=== Records to process ===
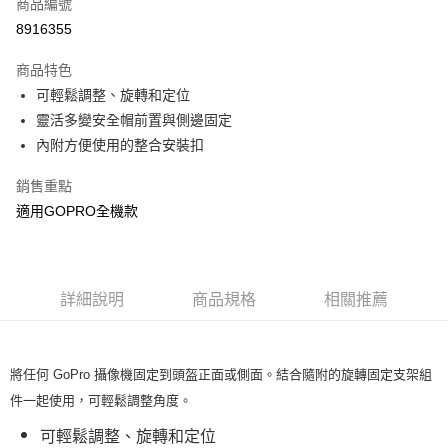
商品編號
華南商業銀行
彰化商業銀行
合作金庫商業銀行
第一商業銀行
8916355
超商取貨付款
上海商業儲蓄銀行
台北富邦商業銀行
華南商業銀行
彰化商業銀行
國泰世華商業銀行
兆豐國際商業銀行
LINE Pay
上海商業儲蓄銀行
台北富邦商業銀行
商品特色
臺灣中小企業銀行
台中商業銀行
國泰世華商業銀行
兆豐國際商業銀行
可輕鬆調整、旋轉和定位
匯豐（台灣）商業銀行
華泰商業銀行
Apple Pay
臺灣中小企業銀行
台中商業銀行
靈活多變安全帽前置與側邊固定
聯邦商業銀行
遠東國際商業銀行
匯豐（台灣）商業銀行
華泰商業銀行
街口支付
元大商業銀行
永豐商業銀行
內附方便使用的整合安裝扣
聯邦商業銀行
遠東國際商業銀行
玉山商業銀行
星展（台灣）商業銀行
元大商業銀行
永豐商業銀行
悠遊付
台新國際商業銀行
中國信託商業銀行
銷售重點
玉山商業銀行
星展（台灣）商業銀行
台灣樂天信用卡公司
適用GOPRO全機款
台新國際商業銀行
中國信託商業銀行
全盈+PAY
台灣樂天信用卡公司
運送方式
全家取貨付款
詳細說明
商品規格
相關推薦
每筆NT$60，滿NT$599(含以上)免運費
付款後全家取貨
將任何 GoPro 攝像機固定到頭盔正面或側面。結合隨附的旋轉固定支架組
每筆NT$60，滿NT$599(含以上)免運費
件一起使用，可輕鬆調整角度。
7-11取貨付款
可輕鬆調整、旋轉和定位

=== What is required ===
Write out the whole listing verbatim, images excluded.

=== Exercise result ===
商品編號
華南商業銀行
彰化商業銀行
合作金庫商業銀行
第一商業銀行
8916355
超商取貨付款
上海商業儲蓄銀行
台北富邦商業銀行
華南商業銀行
彰化商業銀行
國泰世華商業銀行
兆豐國際商業銀行
LINE Pay
上海商業儲蓄銀行
台北富邦商業銀行
商品特色
臺灣中小企業銀行
台中商業銀行
國泰世華商業銀行
兆豐國際商業銀行
可輕鬆調整、旋轉和定位
匯豐（台灣）商業銀行
華泰商業銀行
Apple Pay
臺灣中小企業銀行
台中商業銀行
靈活多變安全帽前置與側邊固定
聯邦商業銀行
遠東國際商業銀行
匯豐（台灣）商業銀行
華泰商業銀行
街口支付
元大商業銀行
永豐商業銀行
內附方便使用的整合安裝扣
聯邦商業銀行
遠東國際商業銀行
玉山商業銀行
星展（台灣）商業銀行
元大商業銀行
永豐商業銀行
悠遊付
台新國際商業銀行
中國信託商業銀行
銷售重點
玉山商業銀行
星展（台灣）商業銀行
台灣樂天信用卡公司
適用GOPRO全機款
台新國際商業銀行
中國信託商業銀行
全盈+PAY
台灣樂天信用卡公司
運送方式
全家取貨付款
詳細說明
商品規格
相關推薦
每筆NT$60，滿NT$599(含以上)免運費
付款後全家取貨
將任何 GoPro 攝像機固定到頭盔正面或側面。結合隨附的旋轉固定支架組
每筆NT$60，滿NT$599(含以上)免運費
件一起使用，可輕鬆調整角度。
7-11取貨付款
可輕鬆調整、旋轉和定位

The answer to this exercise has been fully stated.